Inference is split into prefill (forward pass on the whole prompt) and decode (token‑by‑token generation). KV‑cache stores key/value pairs for each token so later attention can reuse them. During prefill the KV pairs are written to cache_k and cache_v; during decode each new token’s KV pair is appended, causing the cache to grow and dominate latency.

Key observations:

KV‑cache size grows with prompt length and concurrent request count, stressing GPU memory.

The output sequence length is unknown beforehand, making static allocation inefficient.

Traditional KV‑cache allocation

Most inference servers allocate a fixed rectangular block per request based on (batch_size, max_seq_len). This static layout creates internal and external fragmentation:

Light‑colored blocks : Prefill KV‑cache, always used.

Medium‑colored blocks : Decode KV‑cache that may be partially used (reservation fragment).

Dark‑colored blocks : Decode KV‑cache never used (internal fragment).

Gray blocks : External fragments that are non‑contiguous and cannot be reused.

Fragmentation wastes GPU memory and limits throughput.

PagedAttention principle

Operating‑system virtual memory

OS paging divides physical memory into fixed‑size pages and maps virtual pages to physical frames via a page table, eliminating fragmentation.

PagedAttention mechanics

vLLM treats each request as a process, logical KV blocks as virtual pages, and physical KV blocks as GPU frames. A block table maps logical blocks to physical blocks.

Single‑request flow :

During prefill, the prompt is split into logical blocks of size B (e.g., B=4). A 7‑token prompt creates two logical blocks.

Logical blocks are mapped to physical blocks; filled slots are recorded.

During decode, attention operates on the logical view while the block table fetches the underlying physical data.

When a logical block becomes full, a new logical block and a corresponding physical block are allocated.

Multi‑request flow :

Requests with identical KV data share the same physical blocks, tracked with a reference count.

When generated tokens diverge, a copy‑on‑write creates new physical blocks for the differing tokens.

PagedAttention in decoding scenarios

Parallel sampling

When the same prompt is sampled multiple times, traditional KV‑cache allocates separate space for each copy. PagedAttention shares the physical KV blocks for the identical prompt tokens, reducing memory usage. During decode, divergent tokens trigger copy‑on‑write, creating new physical blocks only for the differing tokens.

Beam search

Beam search expands multiple candidate sequences. PagedAttention keeps a shared logical block for the prompt (block 0) and creates new logical blocks for each beam’s tokens. When a beam is pruned, its logical and physical blocks are released, freeing GPU memory.

Scheduling and preemption

General principle

First‑Come‑First‑Serve (FCFS) ordering of incoming requests.

If GPU memory becomes scarce, later requests are preempted to free space for earlier ones.

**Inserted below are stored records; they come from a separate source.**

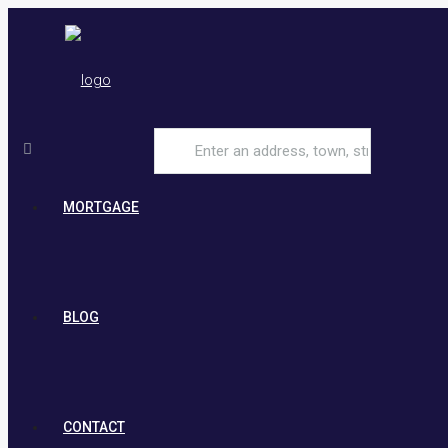
MORTGAGE
BLOG
CONTACT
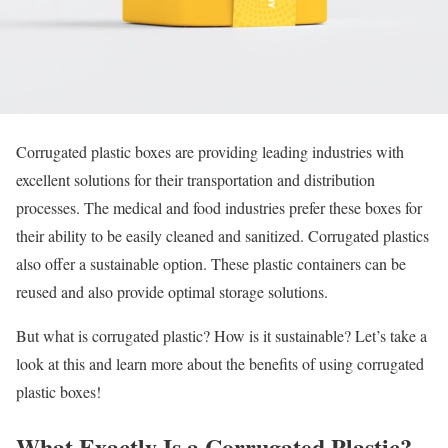
Corrugated plastic boxes are providing leading industries with
excellent solutions for their transportation and distribution
processes. The medical and food industries prefer these boxes for
their ability to be easily cleaned and sanitized. Corrugated plastics
also offer a sustainable option. These plastic containers can be
reused and also provide optimal storage solutions.
But what is corrugated plastic? How is it sustainable? Let’s take a
look at this and learn more about the benefits of using corrugated
plastic boxes!
What Exactly Is a Corrugated Plastic?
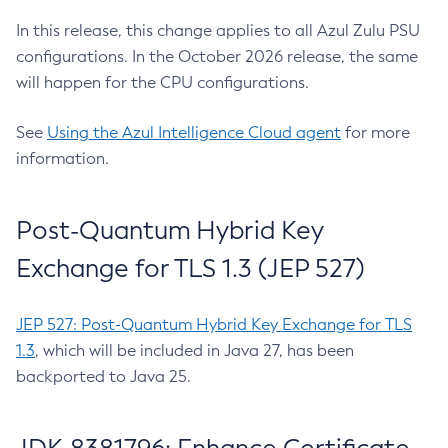
In this release, this change applies to all Azul Zulu PSU
configurations. In the October 2026 release, the same
will happen for the CPU configurations.
See
Using the Azul Intelligence Cloud agent
for more
information.
Post-Quantum Hybrid Key
Exchange for TLS 1.3 (JEP 527)
JEP 527: Post-Quantum Hybrid Key Exchange for TLS
1.3
, which will be included in Java 27, has been
backported to Java 25.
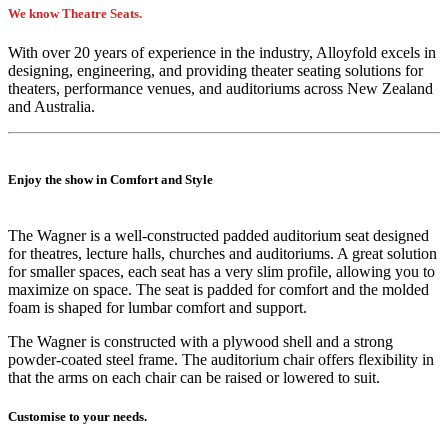
We know Theatre Seats.
With over 20 years of experience in the industry, Alloyfold excels in
designing, engineering, and providing theater seating solutions for
theaters, performance venues, and auditoriums across New Zealand
and Australia.
Enjoy the show in Comfort and Style
The Wagner is a well-constructed padded auditorium seat designed
for theatres, lecture halls, churches and auditoriums. A great solution
for smaller spaces, each seat has a very slim profile, allowing you to
maximize on space. The seat is padded for comfort and the molded
foam is shaped for lumbar comfort and support.
The Wagner is constructed with a plywood shell and a strong
powder-coated steel frame. The auditorium chair offers flexibility in
that the arms on each chair can be raised or lowered to suit.
Customise to your needs.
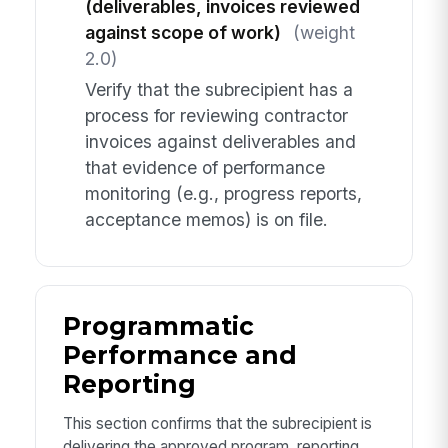
(deliverables, invoices reviewed
against scope of work)
(weight
2.0)
Verify that the subrecipient has a
process for reviewing contractor
invoices against deliverables and
that evidence of performance
monitoring (e.g., progress reports,
acceptance memos) is on file.
Programmatic
Performance and
Reporting
This section confirms that the subrecipient is
delivering the approved program, reporting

Handling preempted requests

When a request is preempted, vLLM swaps its entire KV‑cache from GPU to CPU memory (all‑or‑nothing strategy). Once GPU memory is sufficient, the cached blocks are swapped back and computation resumes.

Distributed management

In multi‑GPU setups a central Scheduler maintains block tables for each device and broadcasts them to workers. Each worker’s cache engine manages its local KV blocks. In tensor‑parallel deployments (e.g., Megatron‑LM) all GPUs share the same logical‑to‑physical mapping but store different slices of the KV cache.